Exercise aim
The records below hold pictures; please leave those out and retype the rest exactly.

[Collected data]
------------------------------------------------

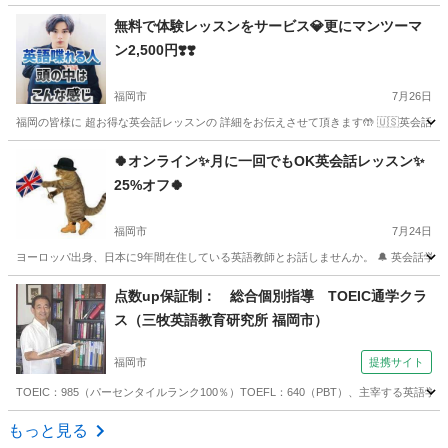
福岡
福岡市
英語
海外
無料で体験レッスンをサービス💎更にマンツーマ
ン2,500円❣️❣️
福岡市
7月26日
福岡の皆様に 超お得な英会話レッスンの 詳細をお伝えさせて頂きます🤲 🇺🇸英会話オン
福岡
福岡市
英会話
マンツーマン
🍀オンライン✨月に一回でもOK英会話レッスン✨
25%オフ🍀
福岡市
7月24日
ヨーロッパ出身、日本に9年間在住している英語教師とお話しませんか。 🔔 英会話学校および公立
福岡
福岡市
英会話
フォニックス
点数up保証制： 総合個別指導 TOEIC通学クラ
ス（三牧英語教育研究所 福岡市）
福岡市
提携サイト
TOEIC：985（パーセンタイルランク100％）TOEFL：640（PBT）、主宰す
福岡
福岡市
TOEIC(R)テスト
もっと見る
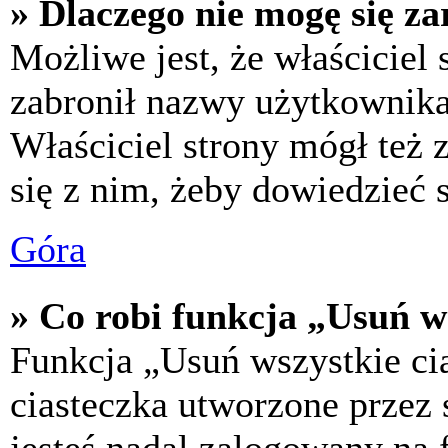
» Dlaczego nie mogę się za
Możliwe jest, że właściciel
zabronił nazwy użytkownika,
Właściciel strony mógł też z
się z nim, żeby dowiedzieć s
Góra
» Co robi funkcja „Usuń w
Funkcja „Usuń wszystkie ci
ciasteczka utworzone przez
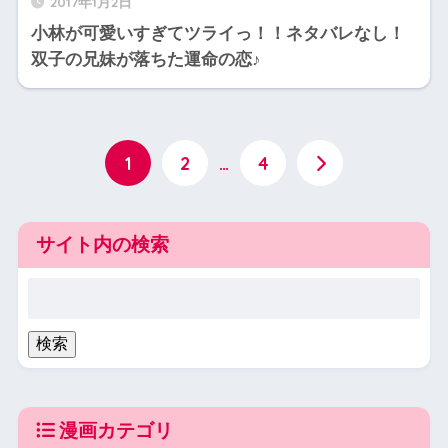
2017年1月2日
小林が可愛いすぎてツライっ！！ネタバレなし！
双子の兄妹が落ちた運命の恋♪
1
2
…
4
サイト内の検索
漫画カテゴリ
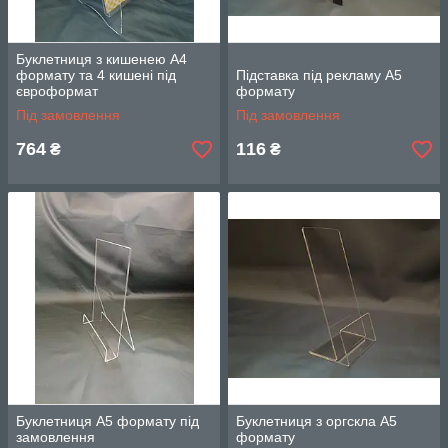
Буклетниця з кишенею А4
формату та 4 кишені під
Підставка під рекламу А5
євроформат
формату
Під замовлення
Під замовлення
764
116
₴
₴
Буклетниця А5 формату під
Буклетниця з оргскла А5
замовлення
формату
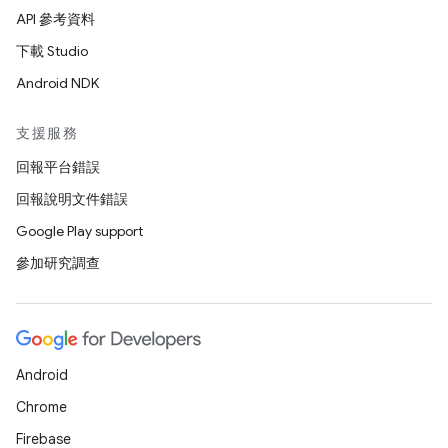
API 參考資料
下載 Studio
Android NDK
支援服務
回報平台錯誤
回報說明文件錯誤
Google Play support
參加研究調查
Android
Chrome
Firebase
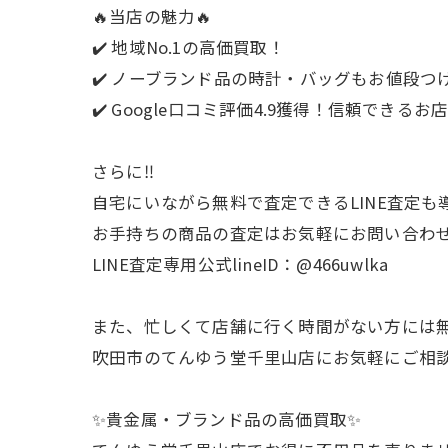
🔥当店の魅力🔥
✔️ 地域No.1の高価買取！
✔️ ノーブランド品の時計・バッグもお値段つ
✔️ Google口コミ評価4.9獲得！信頼できるお
さらに‼️
自宅にいながら無料で査定できるLINE査定も導
お手持ちの商品の査定はお気軽にお問い合わ
LINE査定専用公式lineID：@466uwlka
また、忙しくて店舗に行く時間がない方には無
吹田市のてんゆう堂千里山店にお気軽にご相談
✨貴金属・ブランド品の高価買取✨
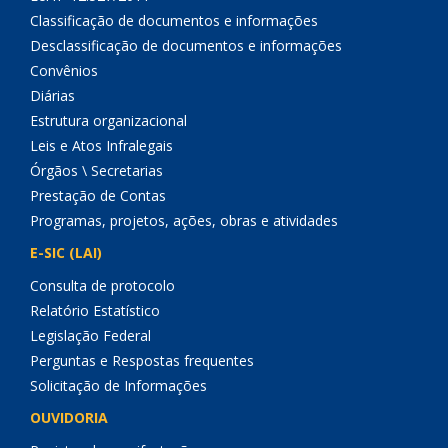
Classificação de documentos e informações
Desclassificação de documentos e informações
Convênios
Diárias
Estrutura organizacional
Leis e Atos Infralegais
Órgãos \ Secretarias
Prestação de Contas
Programas, projetos, ações, obras e atividades
E-SIC (LAI)
Consulta de protocolo
Relatório Estatístico
Legislação Federal
Perguntas e Respostas frequentes
Solicitação de Informações
OUVIDORIA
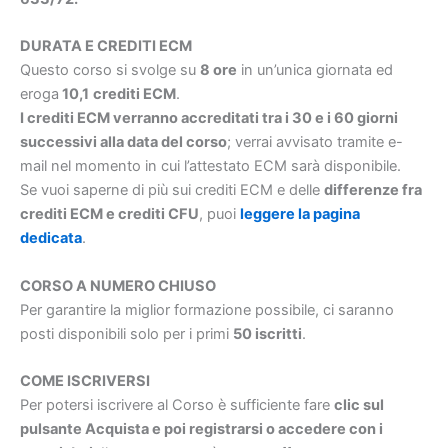
DURATA E CREDITI ECM
Questo corso si svolge su
8 ore
in un’unica giornata ed
eroga
10,1
crediti
ECM
.
I crediti ECM verranno accreditati tra i 30 e i 60 giorni
successivi alla data del corso
; verrai avvisato tramite e-
mail nel momento in cui l’attestato ECM sarà disponibile.
Se vuoi saperne di più sui crediti ECM e delle
differenze fra
crediti ECM e crediti CFU
, puoi
leggere la pagina
dedicata
.
CORSO A NUMERO CHIUSO
Per garantire la miglior formazione possibile, ci saranno
posti disponibili solo per i primi
50 iscritti
.
COME ISCRIVERSI
Per potersi iscrivere al Corso è sufficiente fare
clic sul
pulsante Acquista e poi registrarsi o accedere con i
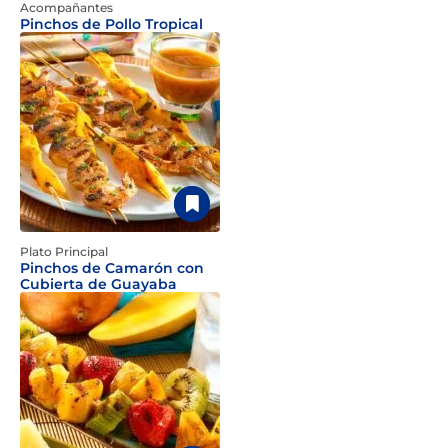
Acompañantes
Pinchos de Pollo Tropical
Plato Principal
Pinchos de Camarón con
Cubierta de Guayaba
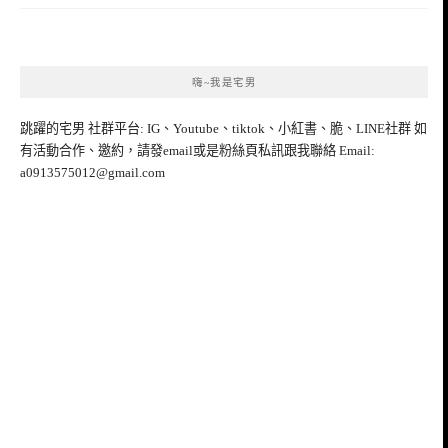
嗨~我是宅男
跳躍的宅男 社群平台: IG、Youtube、tiktok、小紅書、脆、LINE社群 如
有活動合作、邀約，請發email或是粉絲頁私訊跟我聯絡 Email:
a0913575012@gmail.com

------------------------------------------------

Solved exercise
福岡
福岡市
英語
海外
無料で体験レッスンをサービス💎更にマンツーマ
ン2,500円❣️❣️
福岡市
7月26日
福岡の皆様に 超お得な英会話レッスンの 詳細をお伝えさせて頂きます🤲 🇺🇸英会話オン
福岡
福岡市
英会話
マンツーマン
🍀オンライン✨月に一回でもOK英会話レッスン✨
25%オフ🍀
福岡市
7月24日
ヨーロッパ出身、日本に9年間在住している英語教師とお話しませんか。 🔔 英会話学校および公立
福岡
福岡市
英会話
フォニックス
点数up保証制： 総合個別指導 TOEIC通学クラ
ス（三牧英語教育研究所 福岡市）
福岡市
提携サイト
TOEIC：985（パーセンタイルランク100％）TOEFL：640（PBT）、主宰す
福岡
福岡市
TOEIC(R)テスト
もっと見る
» Dlaczego nie mogę się za
Możliwe jest, że właściciel
zabronił nazwy użytkownika,
Właściciel strony mógł też z
się z nim, żeby dowiedzieć s
Góra
» Co robi funkcja „Usuń w
Funkcja „Usuń wszystkie ci
ciasteczka utworzone przez
2017年1月2日
小林が可愛いすぎてツライっ！！ネタバレなし！
双子の兄妹が落ちた運命の恋♪
1
2
…
4
サイト内の検索
漫画カテゴリ
Буклетниця з кишенею А4
формату та 4 кишені під
Підставка під рекламу А5
євроформат
формату
Під замовлення
Під замовлення
764
116
₴
₴
Буклетниця А5 формату під
Буклетниця з оргскла А5
замовлення
формату
API 參考資料
下載 Studio
Android NDK
支援服務
回報平台錯誤
回報說明文件錯誤
Google Play support
參加研究調查
Android
Chrome
Firebase
🔥当店の魅力🔥
✔️ 地域No.1の高価買取！
✔️ ノーブランド品の時計・バッグもお値段つ
✔️ Google口コミ評価4.9獲得！信頼できるお
さらに‼️
自宅にいながら無料で査定できるLINE査定も導
お手持ちの商品の査定はお気軽にお問い合わ
LINE査定専用公式lineID：@466uwlka
また、忙しくて店舗に行く時間がない方には無
吹田市のてんゆう堂千里山店にお気軽にご相談
✨貴金属・ブランド品の高価買取✨
Classificação de documentos e informações
Desclassificação de documentos e informações
Convênios
Diárias
Estrutura organizacional
Leis e Atos Infralegais
Órgãos \ Secretarias
Prestação de Contas
Programas, projetos, ações, obras e atividades
E-SIC (LAI)
Consulta de protocolo
Relatório Estatístico
Legislação Federal
Perguntas e Respostas frequentes
Solicitação de Informações
OUVIDORIA
DURATA E CREDITI ECM
Questo corso si svolge su
8 ore
in un’unica giornata ed
eroga
10,1
crediti
ECM
.
I crediti ECM verranno accreditati tra i 30 e i 60 giorni
successivi alla data del corso
; verrai avvisato tramite e-
mail nel momento in cui l’attestato ECM sarà disponibile.
Se vuoi saperne di più sui crediti ECM e delle
differenze fra
crediti ECM e crediti CFU
, puoi
leggere la pagina
dedicata
.
CORSO A NUMERO CHIUSO
Per garantire la miglior formazione possibile, ci saranno
posti disponibili solo per i primi
50 iscritti
.
COME ISCRIVERSI
Per potersi iscrivere al Corso è sufficiente fare
clic sul
pulsante Acquista e poi registrarsi o accedere con i
Acompañantes
Pinchos de Pollo Tropical
Plato Principal
Pinchos de Camarón con
Cubierta de Guayaba
嗨~我是宅男
跳躍的宅男 社群平台: IG、Youtube、tiktok、小紅書、脆、LINE社群 如
有活動合作、邀約，請發email或是粉絲頁私訊跟我聯絡 Email:
a0913575012@gmail.com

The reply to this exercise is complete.